### Work request
Only one portion of the data is to be written out: from the line bearing "to access funds" through the line bearing "makes an enormous difference in the amount of". Write it exactly as it appears.

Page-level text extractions
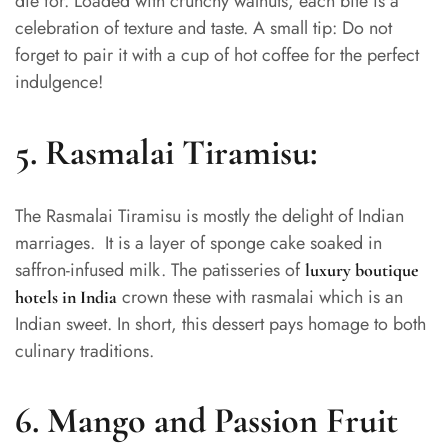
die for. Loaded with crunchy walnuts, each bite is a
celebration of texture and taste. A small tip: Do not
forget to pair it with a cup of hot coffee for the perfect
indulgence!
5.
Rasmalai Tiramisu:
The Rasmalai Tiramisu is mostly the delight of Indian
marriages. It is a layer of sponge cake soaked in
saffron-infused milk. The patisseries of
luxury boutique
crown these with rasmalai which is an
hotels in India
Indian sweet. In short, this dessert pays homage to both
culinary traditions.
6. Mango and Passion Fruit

* * *

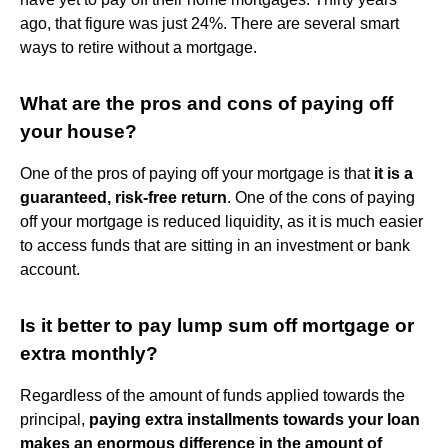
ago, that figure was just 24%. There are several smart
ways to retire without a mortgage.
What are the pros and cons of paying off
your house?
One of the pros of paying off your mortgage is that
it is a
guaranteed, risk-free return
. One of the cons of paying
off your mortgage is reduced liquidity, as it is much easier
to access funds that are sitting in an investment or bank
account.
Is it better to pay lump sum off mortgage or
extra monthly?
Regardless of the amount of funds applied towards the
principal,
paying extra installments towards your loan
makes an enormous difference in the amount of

### Result of the task
to access funds that are sitting in an investment or bank
account.
Is it better to pay lump sum off mortgage or
extra monthly?
Regardless of the amount of funds applied towards the
principal,
paying extra installments towards your loan
makes an enormous difference in the amount of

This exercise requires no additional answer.